Cleo felt defensive of her life until she remembered that she was still mad at her father and all he’d done, especially recently. “I have, yes.” She didn’t elaborate.
She felt she did need to clarify, however. “It wasn’t all bad. My dad was a good father. He used to read to me every night before bed, books like The Princess Bride and Chronicles of Narnia . He taught me how to fish and made me earn my first car, even though he could’ve bought me twenty. He’s actually a really decent fellow.” And now she felt a wave of homesickness nearly overwhelm her. How could she miss a person she was running away from? Feelings were so messy.
“Which reminds me, we haven’t finished our game yet.”
“I don’t even want to know why discussing my therapist made you remember our game, but go ahead. I believe it’s your question.”
“Here it is: what is Cleo short for? I have many guesses, but I don’t know which is right.”
“Who says it’s short for something? Cleo is a common enough name.”
“I have a hunch.”
She blew hair out of her face. “It’s short for Claudette. Go ahead and tease.”
“Why would I tease? Claudette’s a beautiful name.”
“Yeah, for an eighty-year-old.”
“No way. It suits you.”
Cleo made a face like she was sucking limes. “It does not. Cleo suits me.”
“They both do. Sometimes you give me a look that just screams Cleo, and other times Claudette comes out and scolds me. I definitely think you’re both.”
Cleo actually knew exactly what he was talking about. She could be two entirely different people, depending on her mood. She wasn’t sure how Clark seemed to get her in a way some of her oldest friends didn’t. Maybe that was because most of her friendships were surface-level only. She and her friends had fun together, but they rarely talked about things they thought or felt or anything serious. Bea was probably the only friend of hers who saw past what Cleo looked like and how much money she had, or what she could bring to the table.

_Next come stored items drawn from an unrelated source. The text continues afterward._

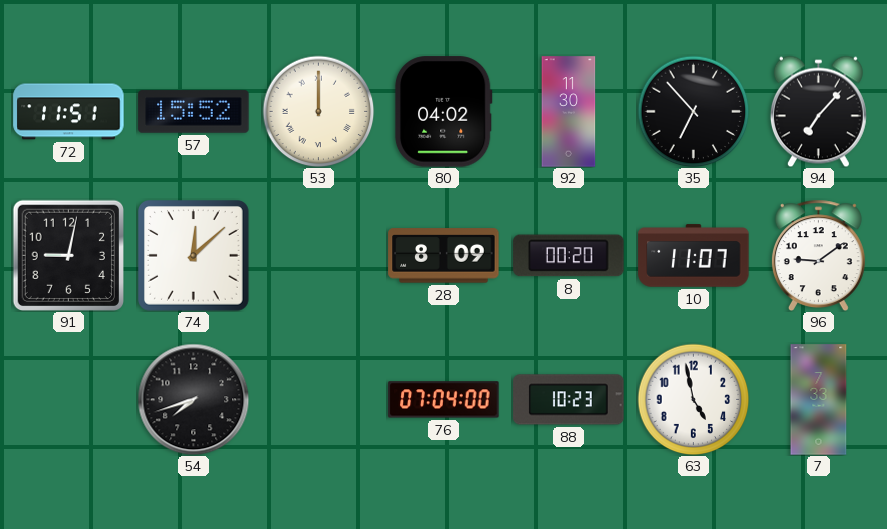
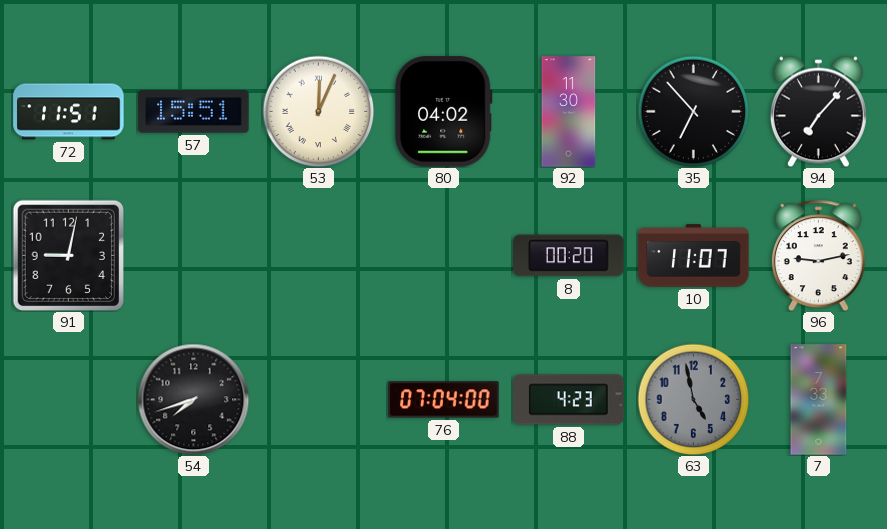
57: 15:52 -> 15:51
53: 12:00 -> 12:04
74: 12:08 -> none
28: 8:09 -> none
96: 9:09 -> 9:13
88: 10:23 -> 4:23
63 dial: white -> grey
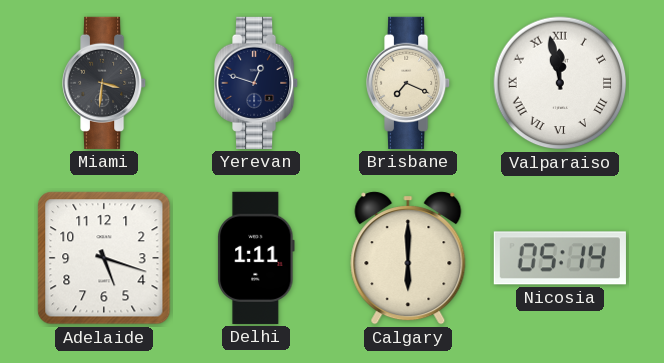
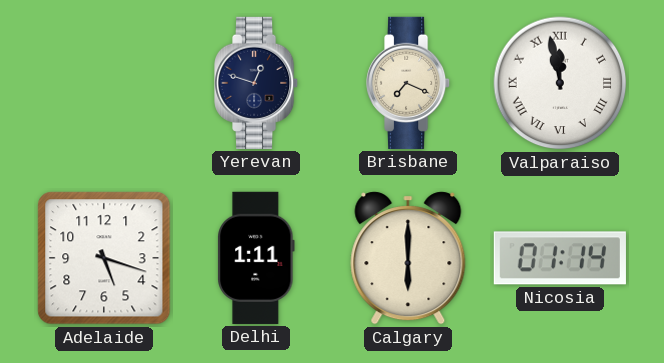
Miami: 3:31 -> none
Nicosia: 05:14 -> 01:14
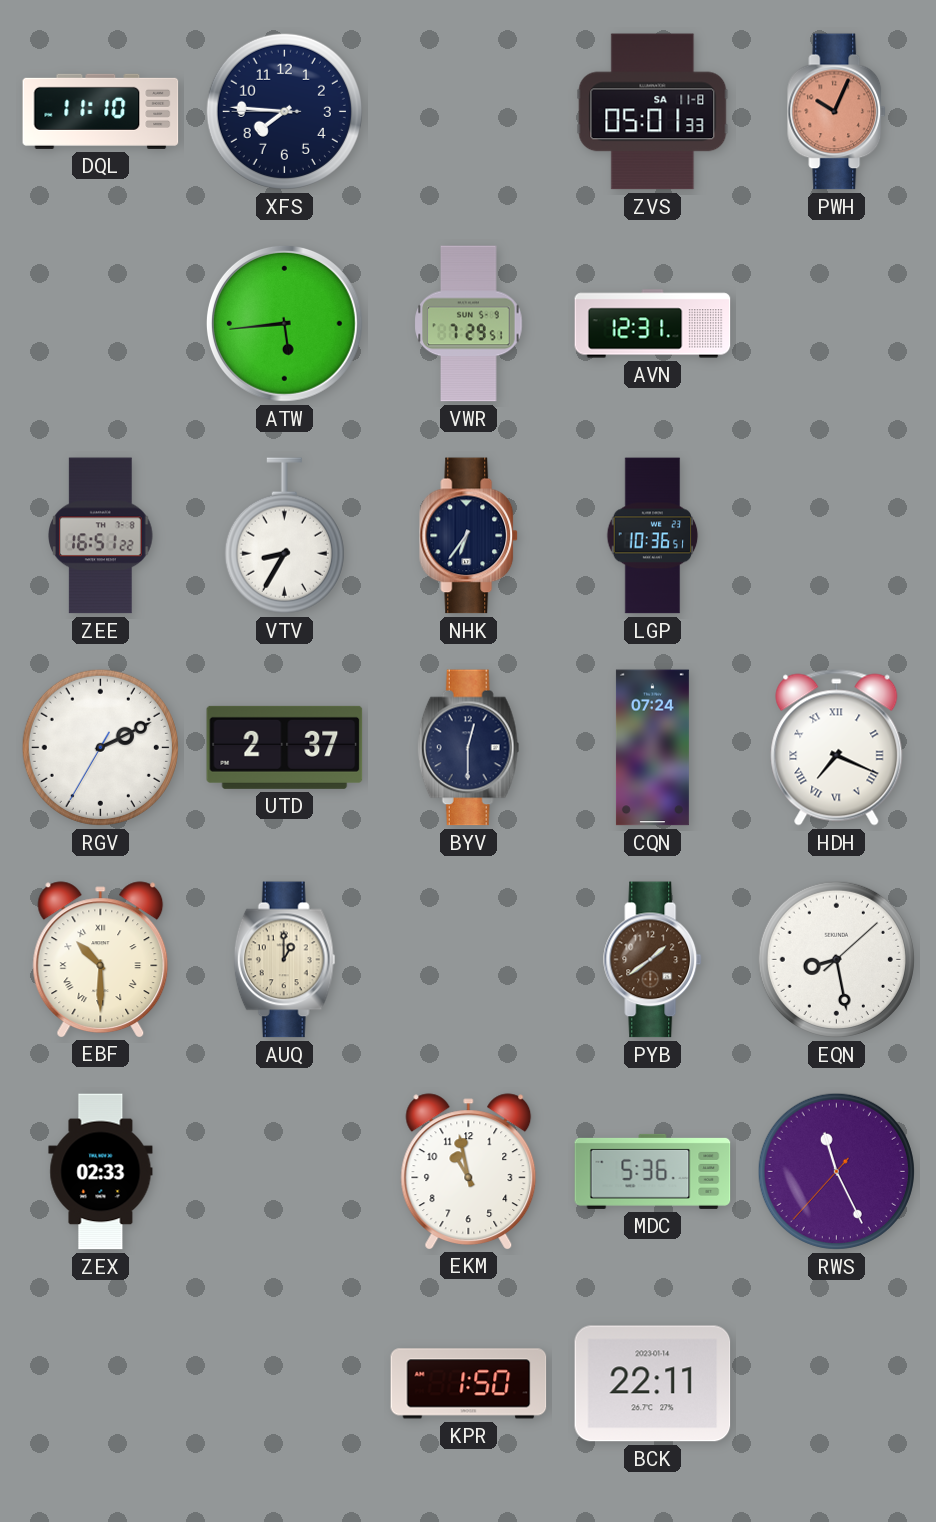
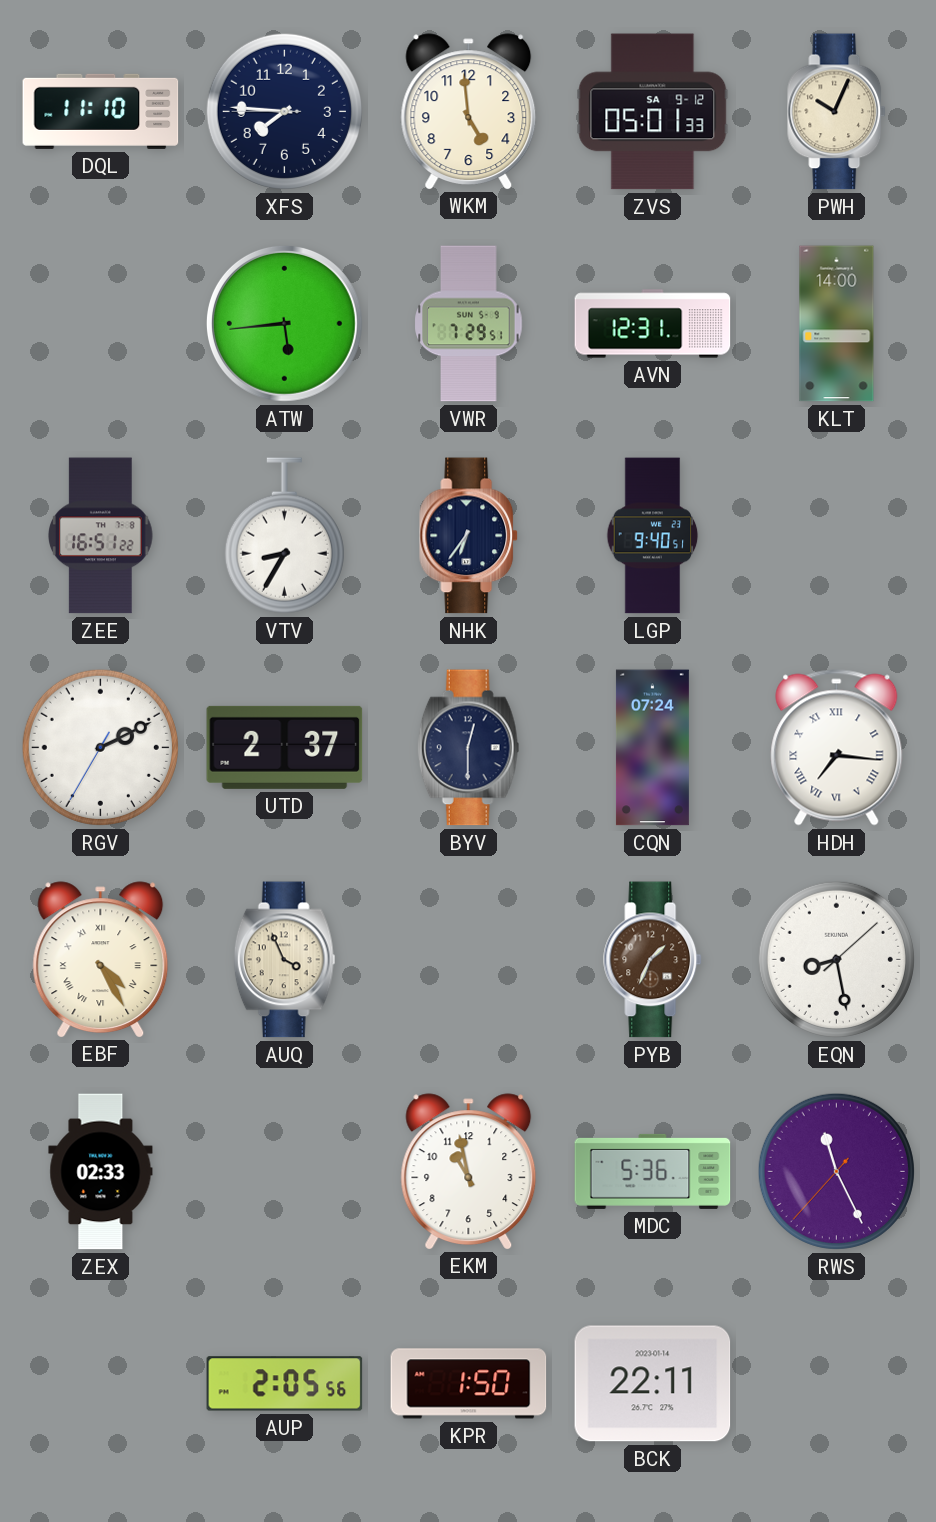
WKM: none -> 4:59
ZVS date: SA 11-8 -> SA 9-12
PWH dial: salmon -> cream
KLT: none -> 14:00
LGP: 10:36 -> 9:40
HDH: 7:19 -> 7:16
EBF: 10:30 -> 4:25
AUQ: 1:00 -> 3:56
PYB: 1:39 -> 1:34
AUP: none -> 2:05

Why had Cleo never before cared that she didn’t have meaningful friendships? Was it because Bea was enough, or because she figured Bea was a unicorn and most people were only interested in what they could see, not willing to dig any deeper? Did she try to go subatomic with any of them, or did she just take them all at face value, too? She was ashamed to admit that she hadn’t put in the effort to see past the surface much, either, and silently vowed she would do better in the future.